Открыв дверь, обернулся к Тане с Олегом, прово­жав­шим его недоуменно.

— Позвоните ей непременно через час, а я вам перезво­ню…

— А сам?

— Не могу!

На улице его охватили холод, дрожь. Необычайно громко скреб асфальт дворник широкой железной лопа­той. Скреб он, видно, и тогда, когда из двери выскочила Оленька. Рыдала ли она еще? Или прекратила? Что по­думал о ней этот худой скрюченный временем человек?.. А не все ли равно? Главное, что теперь чувствует она? Что думает о нем?

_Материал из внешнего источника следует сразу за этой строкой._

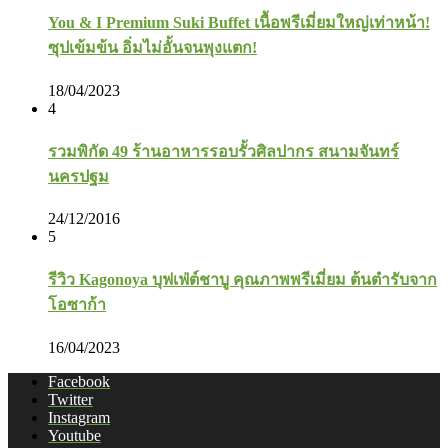
You & I Premium Suki Buffet เนื้อพรีเมี่ยมใหญ่เท่าหน้า!
ซุปเข้มข้น อิ่มไม่อั้นจนพุงแตก!
18/04/2023
4
รวมพิกัด 49 ร้านอาหารรอบรั้วศิลปากร สนามจันทร์
นครปฐม
24/12/2016
5
รีวิว Kagonoya บุฟเฟ่ต์ชาบู คุณภาพพรีเมี่ยม ต้นตำรับจาก
โอซาก้า
16/04/2023
Facebook
Twitter
Instagram
Youtube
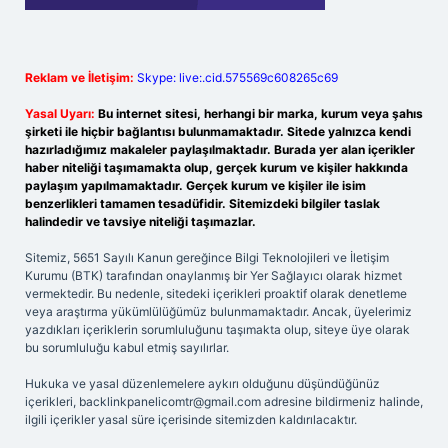
Reklam ve İletişim:
Skype: live:.cid.575569c608265c69
Yasal Uyarı:
Bu internet sitesi, herhangi bir marka, kurum veya şahıs
şirketi ile hiçbir bağlantısı bulunmamaktadır. Sitede yalnızca kendi
hazırladığımız makaleler paylaşılmaktadır. Burada yer alan içerikler
haber niteliği taşımamakta olup, gerçek kurum ve kişiler hakkında
paylaşım yapılmamaktadır. Gerçek kurum ve kişiler ile isim
benzerlikleri tamamen tesadüfidir. Sitemizdeki bilgiler taslak
halindedir ve tavsiye niteliği taşımazlar.
Sitemiz, 5651 Sayılı Kanun gereğince Bilgi Teknolojileri ve İletişim
Kurumu (BTK) tarafından onaylanmış bir Yer Sağlayıcı olarak hizmet
vermektedir. Bu nedenle, sitedeki içerikleri proaktif olarak denetleme
veya araştırma yükümlülüğümüz bulunmamaktadır. Ancak, üyelerimiz
yazdıkları içeriklerin sorumluluğunu taşımakta olup, siteye üye olarak
bu sorumluluğu kabul etmiş sayılırlar.
Hukuka ve yasal düzenlemelere aykırı olduğunu düşündüğünüz
içerikleri,
backlinkpanelicomtr@gmail.com
adresine bildirmeniz halinde,
ilgili içerikler yasal süre içerisinde sitemizden kaldırılacaktır.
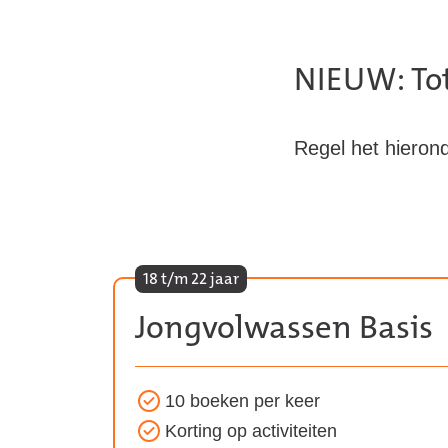
NIEUW: Tot 
Regel het hierond
18 t/m 22 jaar
Jongvolwassen Basis
10 boeken per keer
Voordelen
Korting op activiteiten
van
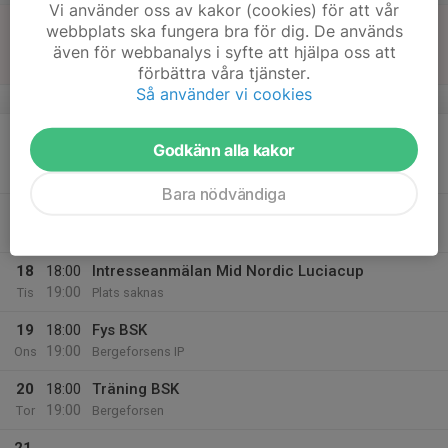
Vi använder oss av kakor (cookies) för att vår
16
18:00
Match mot Selånger SK F15 3
webbplats ska fungera bra för dig. De används
20:00
Sön
Div 5C Flickor Höst Medelpad 2026
även för webbanalys i syfte att hjälpa oss att
Äppellunda IP
förbättra våra tjänster.
Så använder vi cookies
v.34
17
17:30
Match mot Heffnersklubbans BK F -14
Godkänn alla kakor
19:30
Mån
Div 5C Flickor Höst Medelpad 2026
Dealbooster Arena 2A Halvplan
Bara nödvändiga
18:00
Träning BSK
19:00
Bergeforsen
18
18:00
Intresseanmälan Mid Nordic Luciacup
19:00
Tis
Plats saknas
19
18:00
Fys BSK
19:00
Ons
Bergeforsens IP
20
18:00
Träning BSK
19:00
Tor
Bergeforsen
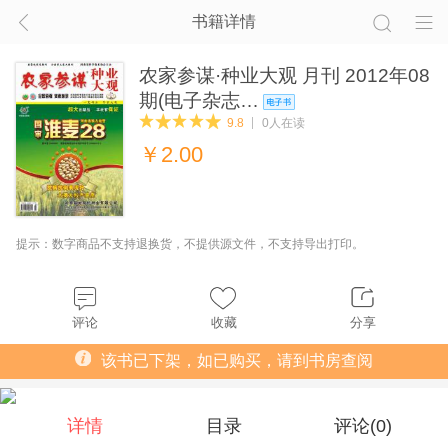
书籍详情
农家参谋·种业大观 月刊 2012年08
期(电子杂志…
9.8
0人在读
￥
2.00
提示：数字商品不支持退换货，不提供源文件，不支持导出打印。
评论
收藏
分享
该书已下架，如已购买，请到书房查阅
详情
目录
评论(
0
)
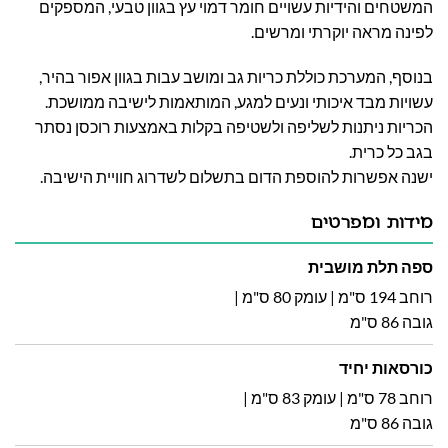
המשטחים והידיות עשויים חומר דמוי עץ בגוון טבעי, המספקים
לפינה מראה יוקרתי ומרשים.
בנוסף, המערכת כוללת כריות גב ומושב עבות בגוון אפור בהיר,
עשויות מבד איכותי ונעים למגע, המותאמות לישיבה ממושכת.
הכריות ניתנות לשליפה ולשטיפה בקלות באמצעות רוכסן נסתר
בגב כל כרית.
ישנה אפשרות להוספת הדום בתשלום לשדרוג חוויית הישיבה.
מידות ומפרטים
ספה תלת מושבית
רוחב 194 ס"מ | עומק 80 ס"מ |
גובה 86 ס"מ
כורסאות יחיד
רוחב 78 ס"מ | עומק 83 ס"מ |
גובה 86 ס"מ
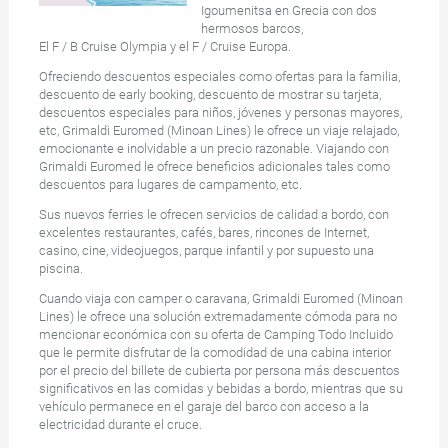
Igoumenitsa en Grecia con dos
hermosos barcos,
El F / B Cruise Olympia y el F / Cruise Europa.
Ofreciendo descuentos especiales como ofertas para la familia,
descuento de early booking, descuento de mostrar su tarjeta,
descuentos especiales para niños, jóvenes y personas mayores,
etc, Grimaldi Euromed (Minoan Lines) le ofrece un viaje relajado,
emocionante e inolvidable a un precio razonable. Viajando con
Grimaldi Euromed le ofrece beneficios adicionales tales como
descuentos para lugares de campamento, etc.
Sus nuevos ferries le ofrecen servicios de calidad a bordo, con
excelentes restaurantes, cafés, bares, rincones de Internet,
casino, cine, videojuegos, parque infantil y por supuesto una
piscina.
Cuando viaja con camper o caravana, Grimaldi Euromed (Minoan
Lines) le ofrece una solución extremadamente cómoda para no
mencionar económica con su oferta de Camping Todo Incluido
que le permite disfrutar de la comodidad de una cabina interior
por el precio del billete de cubierta por persona más descuentos
significativos en las comidas y bebidas a bordo, mientras que su
vehículo permanece en el garaje del barco con acceso a la
electricidad durante el cruce.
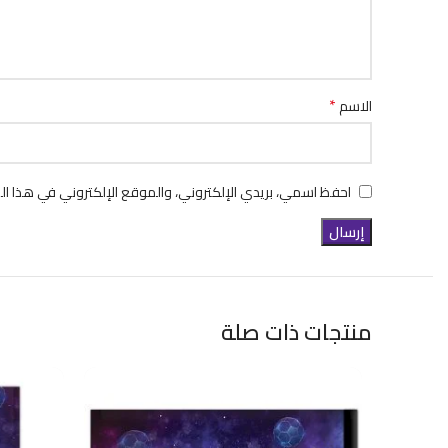
*
الاسم
احفظ اسمي، بريدي الإلكتروني، والموقع الإلكتروني في هذا ال
منتجات ذات صلة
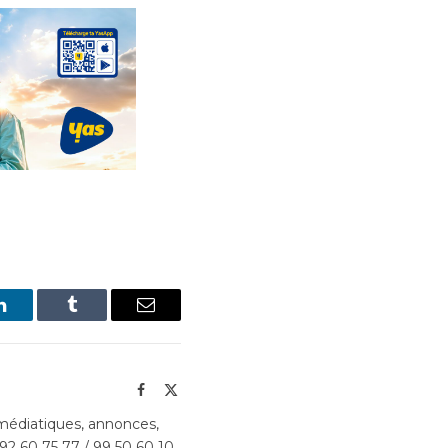
LinkedIn
Tumblr
Email
Facebook
X
(Twitter)
édiatiques, annonces,
 92 60 75 77 / 99 50 60 10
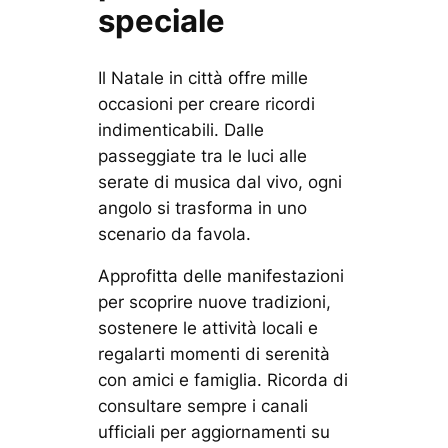
speciale
Il Natale in città offre mille
occasioni per creare ricordi
indimenticabili. Dalle
passeggiate tra le luci alle
serate di musica dal vivo, ogni
angolo si trasforma in uno
scenario da favola.
Approfitta delle manifestazioni
per scoprire nuove tradizioni,
sostenere le attività locali e
regalarti momenti di serenità
con amici e famiglia. Ricorda di
consultare sempre i canali
ufficiali per aggiornamenti su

Он вспомнил ее в постели всю, вспомнил аромат ее кожи, ее крепкое тело, и вновь в нем возникло то новое и странное, что он почувствовал впервые, когда уткнулся в подушку с ее не вывет­рившимся запахом, чего никогда не было с другими многочисленными женщина­ми. И вообще, он не подозревал это чувство в себе, не догадывался, что оно существует. «Что делать? — думал он с тоской. — Куда податься?.. А если поехать к ней? Глупо! Может быть, надраться до потери пульса?» Все было глупо, нелепо, на душе пусто и тоскливо. «Черт бы побрал этого Олега! Как было вчера хорошо, покойно на душе. Думал, посижу с друзьями, расслаблюсь… Рас­слабился!»